> **Work item**
Give all the lines below again, exactly, with no pictures.

> **Exercise inputs**

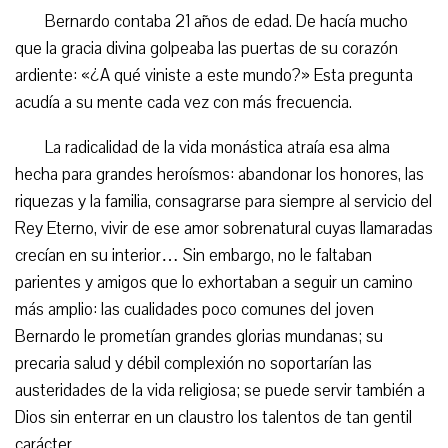
Bernardo contaba 21 años de edad. De hacía mucho
que la gracia divina golpeaba las puertas de su corazón
ardiente: «¿A qué viniste a este mundo?» Esta pregunta
acudía a su mente cada vez con más frecuencia.
La radicalidad de la vida monástica atraía esa alma
hecha para grandes heroísmos: abandonar los honores, las
riquezas y la familia, consagrarse para siempre al servicio del
Rey Eterno, vivir de ese amor sobrenatural cuyas llamaradas
crecían en su interior… Sin embargo, no le faltaban
parientes y amigos que lo exhortaban a seguir un camino
más amplio: las cualidades poco comunes del joven
Bernardo le prometían grandes glorias mundanas; su
precaria salud y débil complexión no soportarían las
austeridades de la vida religiosa; se puede servir también a
Dios sin enterrar en un claustro los talentos de tan gentil
carácter…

> **Exercise answer**
Bernardo contaba 21 años de edad. De hacía mucho
que la gracia divina golpeaba las puertas de su corazón
ardiente: «¿A qué viniste a este mundo?» Esta pregunta
acudía a su mente cada vez con más frecuencia.
La radicalidad de la vida monástica atraía esa alma
hecha para grandes heroísmos: abandonar los honores, las
riquezas y la familia, consagrarse para siempre al servicio del
Rey Eterno, vivir de ese amor sobrenatural cuyas llamaradas
crecían en su interior… Sin embargo, no le faltaban
parientes y amigos que lo exhortaban a seguir un camino
más amplio: las cualidades poco comunes del joven
Bernardo le prometían grandes glorias mundanas; su
precaria salud y débil complexión no soportarían las
austeridades de la vida religiosa; se puede servir también a
Dios sin enterrar en un claustro los talentos de tan gentil
carácter…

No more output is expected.